- Saved data entries -
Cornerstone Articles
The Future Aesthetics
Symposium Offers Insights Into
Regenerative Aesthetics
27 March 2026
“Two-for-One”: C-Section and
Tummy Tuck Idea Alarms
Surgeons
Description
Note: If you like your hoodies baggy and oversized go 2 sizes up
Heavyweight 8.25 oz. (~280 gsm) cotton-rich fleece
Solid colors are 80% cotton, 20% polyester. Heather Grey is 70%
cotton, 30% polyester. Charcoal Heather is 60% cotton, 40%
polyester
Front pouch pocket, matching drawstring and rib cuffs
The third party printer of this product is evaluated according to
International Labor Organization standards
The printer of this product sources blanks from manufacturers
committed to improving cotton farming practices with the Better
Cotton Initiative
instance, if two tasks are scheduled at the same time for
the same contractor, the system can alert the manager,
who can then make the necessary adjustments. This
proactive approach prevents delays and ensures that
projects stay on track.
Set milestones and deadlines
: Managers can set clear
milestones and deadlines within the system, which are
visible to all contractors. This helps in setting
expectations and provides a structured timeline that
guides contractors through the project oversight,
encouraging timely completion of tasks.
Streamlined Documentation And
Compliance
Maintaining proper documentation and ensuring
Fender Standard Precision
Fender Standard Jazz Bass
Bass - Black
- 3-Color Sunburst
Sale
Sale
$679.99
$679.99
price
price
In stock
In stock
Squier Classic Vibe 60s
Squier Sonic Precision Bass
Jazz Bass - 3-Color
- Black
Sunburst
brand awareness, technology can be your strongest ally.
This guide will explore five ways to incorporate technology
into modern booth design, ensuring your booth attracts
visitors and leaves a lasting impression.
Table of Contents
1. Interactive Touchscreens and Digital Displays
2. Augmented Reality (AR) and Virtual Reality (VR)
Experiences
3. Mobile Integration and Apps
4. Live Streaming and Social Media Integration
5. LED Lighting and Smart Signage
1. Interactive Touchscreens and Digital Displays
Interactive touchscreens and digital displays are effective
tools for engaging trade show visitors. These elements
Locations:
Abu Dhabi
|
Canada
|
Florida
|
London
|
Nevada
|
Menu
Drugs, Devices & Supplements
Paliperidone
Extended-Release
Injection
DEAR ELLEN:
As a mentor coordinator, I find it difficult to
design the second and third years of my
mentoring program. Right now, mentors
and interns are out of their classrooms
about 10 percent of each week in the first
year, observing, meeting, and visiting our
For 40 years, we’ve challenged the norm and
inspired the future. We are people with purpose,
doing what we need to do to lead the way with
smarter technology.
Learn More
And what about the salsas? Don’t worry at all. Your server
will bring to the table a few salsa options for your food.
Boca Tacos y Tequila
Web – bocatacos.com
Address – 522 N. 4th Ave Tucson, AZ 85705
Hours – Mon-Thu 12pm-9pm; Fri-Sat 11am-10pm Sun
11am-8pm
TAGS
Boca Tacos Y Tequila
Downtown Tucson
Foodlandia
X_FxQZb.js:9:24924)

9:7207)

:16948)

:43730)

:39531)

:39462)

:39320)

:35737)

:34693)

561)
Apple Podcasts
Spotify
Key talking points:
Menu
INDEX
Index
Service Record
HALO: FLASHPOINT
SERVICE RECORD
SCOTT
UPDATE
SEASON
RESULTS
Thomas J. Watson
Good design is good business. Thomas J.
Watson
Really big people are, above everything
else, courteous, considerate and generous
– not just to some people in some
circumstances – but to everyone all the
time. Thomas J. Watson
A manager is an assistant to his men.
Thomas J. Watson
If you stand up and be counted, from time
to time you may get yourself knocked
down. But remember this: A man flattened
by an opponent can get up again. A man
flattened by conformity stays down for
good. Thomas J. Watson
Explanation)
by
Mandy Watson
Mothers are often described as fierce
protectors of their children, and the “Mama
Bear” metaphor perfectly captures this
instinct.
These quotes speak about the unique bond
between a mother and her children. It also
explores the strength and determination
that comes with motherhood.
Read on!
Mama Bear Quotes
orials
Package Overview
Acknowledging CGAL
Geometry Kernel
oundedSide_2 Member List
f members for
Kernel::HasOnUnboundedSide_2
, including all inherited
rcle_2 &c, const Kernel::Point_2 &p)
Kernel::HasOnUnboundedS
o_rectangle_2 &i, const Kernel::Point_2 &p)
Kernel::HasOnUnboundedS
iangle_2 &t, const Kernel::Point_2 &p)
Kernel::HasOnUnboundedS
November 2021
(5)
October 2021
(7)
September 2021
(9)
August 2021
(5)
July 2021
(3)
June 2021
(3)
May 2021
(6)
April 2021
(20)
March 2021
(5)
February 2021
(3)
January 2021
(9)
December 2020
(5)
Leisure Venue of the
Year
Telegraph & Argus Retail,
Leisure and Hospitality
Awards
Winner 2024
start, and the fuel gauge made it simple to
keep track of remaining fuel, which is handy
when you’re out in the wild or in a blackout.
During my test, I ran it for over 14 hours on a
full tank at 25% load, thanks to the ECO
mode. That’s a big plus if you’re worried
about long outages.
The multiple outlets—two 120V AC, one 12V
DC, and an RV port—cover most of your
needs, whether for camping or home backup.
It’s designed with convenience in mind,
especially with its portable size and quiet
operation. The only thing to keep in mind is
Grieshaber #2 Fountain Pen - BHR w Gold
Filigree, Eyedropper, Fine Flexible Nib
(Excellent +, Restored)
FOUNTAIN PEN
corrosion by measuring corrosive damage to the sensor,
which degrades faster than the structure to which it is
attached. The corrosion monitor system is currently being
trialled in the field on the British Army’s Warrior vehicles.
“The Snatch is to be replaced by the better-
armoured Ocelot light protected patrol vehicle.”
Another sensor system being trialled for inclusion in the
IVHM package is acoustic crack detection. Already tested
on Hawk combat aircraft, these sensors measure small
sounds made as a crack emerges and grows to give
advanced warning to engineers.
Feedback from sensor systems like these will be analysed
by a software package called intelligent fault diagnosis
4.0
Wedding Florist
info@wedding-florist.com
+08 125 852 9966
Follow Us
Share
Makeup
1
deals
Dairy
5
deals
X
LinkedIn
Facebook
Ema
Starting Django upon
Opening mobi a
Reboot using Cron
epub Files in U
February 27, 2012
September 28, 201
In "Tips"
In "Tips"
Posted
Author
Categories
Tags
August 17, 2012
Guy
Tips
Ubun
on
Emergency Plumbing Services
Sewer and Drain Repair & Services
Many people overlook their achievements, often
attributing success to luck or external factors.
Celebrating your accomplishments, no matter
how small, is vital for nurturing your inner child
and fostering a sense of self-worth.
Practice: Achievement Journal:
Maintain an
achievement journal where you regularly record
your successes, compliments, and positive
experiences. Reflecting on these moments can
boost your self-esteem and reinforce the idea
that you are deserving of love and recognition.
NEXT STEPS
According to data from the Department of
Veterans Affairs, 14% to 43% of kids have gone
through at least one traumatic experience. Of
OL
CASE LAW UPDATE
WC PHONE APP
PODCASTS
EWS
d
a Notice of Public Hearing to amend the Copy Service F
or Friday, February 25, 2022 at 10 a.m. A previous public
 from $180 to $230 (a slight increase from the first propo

- Exercise instructions -
Gather each line in the entries above where the string "their" is found.

- Exercise solution -
and interns are out of their classrooms
protectors of their children, and the “Mama
Many people overlook their achievements, often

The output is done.